Interest rates for heavy equipment are generally much lower since these are considered low-risk loans. However, these depend on the lender you choose. They are unlikely to be much lower than 8 percent, though they may be higher if you have poor credit or a low cash flow. These are all essential things to know before applying for EIDL for independent contractors.

Applying For Equipment Financing With Bad Credit 

Unfortunately, some business owners may have bad credit. The good news is that there are options even if your credit score isn’t stellar. So, what should you know about applying for equipment financing with bad credit? 

The bottom line is: yes, you are more likely to be approved for a loan if your credit is good. That said, you have a better chance of getting a heavy equipment loan than other loans with a bad credit score. The reason for this is pretty simple — if you default on the loan, the equipment itself can be seized by the lender and liquidated. 

You have a better chance of being approved if you can either prove that you have incoming revenue or if you can put down a down payment. Bear in mind that bad credit will probably mean you will pay higher interest rates. 

In short, having bad credit is not a death sentence for your hopes of getting a PPP loan for an independent contractor. You still have options, including spending time rebuilding credit before applying. 

How To Apply

Before you apply for a disaster relief loan, you should know whether you are likely to qualify. The IRS views independent contractors as sole proprietors for these loans. 

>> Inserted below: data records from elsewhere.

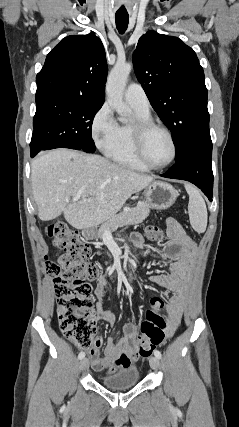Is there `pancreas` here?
<instances>
[{
    "label": "pancreas",
    "mask_w": 239,
    "mask_h": 427,
    "mask_svg": "<svg viewBox=\"0 0 239 427\" xmlns=\"http://www.w3.org/2000/svg\"><path fill=\"white\" fill-rule=\"evenodd\" d=\"M149 213L148 203L140 202L135 208L123 211L103 223L98 230V237L103 239L107 231L113 232L118 227L139 224L148 217Z\"/></svg>",
    "instance_id": "1"
}]
</instances>
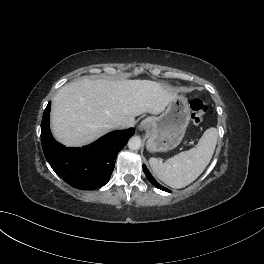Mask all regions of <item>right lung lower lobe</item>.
<instances>
[{
	"instance_id": "98d812e1",
	"label": "right lung lower lobe",
	"mask_w": 264,
	"mask_h": 264,
	"mask_svg": "<svg viewBox=\"0 0 264 264\" xmlns=\"http://www.w3.org/2000/svg\"><path fill=\"white\" fill-rule=\"evenodd\" d=\"M51 102L41 123V143L45 157L65 182L80 190H93L105 185L114 170L118 152L134 135L133 128L110 132L82 148H68L54 140L49 128Z\"/></svg>"
}]
</instances>
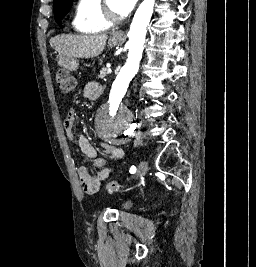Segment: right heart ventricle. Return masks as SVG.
<instances>
[{
  "label": "right heart ventricle",
  "mask_w": 256,
  "mask_h": 267,
  "mask_svg": "<svg viewBox=\"0 0 256 267\" xmlns=\"http://www.w3.org/2000/svg\"><path fill=\"white\" fill-rule=\"evenodd\" d=\"M84 16L81 21L75 20V30L83 36H105L102 17L103 0H81Z\"/></svg>",
  "instance_id": "1"
}]
</instances>
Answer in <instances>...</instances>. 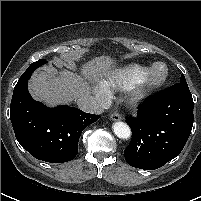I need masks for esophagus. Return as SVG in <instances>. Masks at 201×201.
I'll return each instance as SVG.
<instances>
[{
	"label": "esophagus",
	"mask_w": 201,
	"mask_h": 201,
	"mask_svg": "<svg viewBox=\"0 0 201 201\" xmlns=\"http://www.w3.org/2000/svg\"><path fill=\"white\" fill-rule=\"evenodd\" d=\"M110 119L112 121H120L121 120V115L117 112L111 113L110 114Z\"/></svg>",
	"instance_id": "34e87169"
}]
</instances>
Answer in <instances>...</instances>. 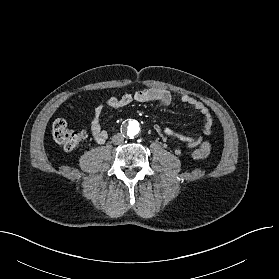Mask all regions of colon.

You will need to present several documents to the IRS to prove that you require financing and have a steady stream of income to pay the loan back. These documents generally include tax returns for your business and your household and expense reports, bank statements, and vendor invoices. 

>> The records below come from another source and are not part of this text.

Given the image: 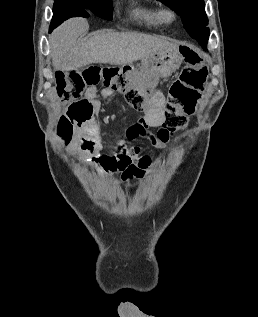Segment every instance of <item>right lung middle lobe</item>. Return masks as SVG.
<instances>
[{
	"label": "right lung middle lobe",
	"instance_id": "dd1d6c3e",
	"mask_svg": "<svg viewBox=\"0 0 258 317\" xmlns=\"http://www.w3.org/2000/svg\"><path fill=\"white\" fill-rule=\"evenodd\" d=\"M54 4L61 2H77L84 5L87 8H94L97 11V16L111 20L112 19V2L111 0H54Z\"/></svg>",
	"mask_w": 258,
	"mask_h": 317
}]
</instances>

You can either apply directly through your bank or an online lender. Where you apply will affect not only what documentation you need to supply but also your loan amount and interest rates. 

As you prepare to apply for a loan, make sure that your business’ bookkeeping is up-to-date, including everything you need from your most recent tax returns as well as any other financial records. These may include: 

  • Federal tax information 
  • Payroll information
  • Employee 1099 records 
  • Profit and loss statements, vendor invoices, expense reports 
  • Bank statements

The most significant thing you will need to show is that the change in your financial status was due directly to the coronavirus pandemic instead of other factors. 

Surviving Difficult Times

Business owners and independent contractors have spent the last year wondering if their business could survive the economic downturn of the COVID-19 pandemic. It is vital to make sure you are prepared for any disasters that could come your way. 

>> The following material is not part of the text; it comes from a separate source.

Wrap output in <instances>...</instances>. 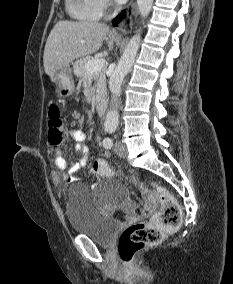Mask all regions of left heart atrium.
Masks as SVG:
<instances>
[{"label": "left heart atrium", "instance_id": "left-heart-atrium-1", "mask_svg": "<svg viewBox=\"0 0 233 284\" xmlns=\"http://www.w3.org/2000/svg\"><path fill=\"white\" fill-rule=\"evenodd\" d=\"M116 1H118V2H125L126 0H116Z\"/></svg>", "mask_w": 233, "mask_h": 284}]
</instances>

Although it is never possible to prepare perfectly, you can take measures to improve your chances. An SBA disaster loan, especially SBA loans for the self-employed during COVID-19, can help you protect your business both now and in the future. To learn more about SBA grants, visit our blog

About the Author, Madison Taylor

Madison Taylor is the Brand Ambassador at ROK Financial. She is responsible for raising brand awareness and business relationships with business owners across the country. Madison loves that she plays a small role in getting Business Back To Business Through Simple Business Financing and looks forward to hearing what you think about the blogs she creates!Madison has been working in the financial space for six years, and loves it! When she is not at work, you will find her at home learning a new recipe to test out on her family or going on new adventures with her friends.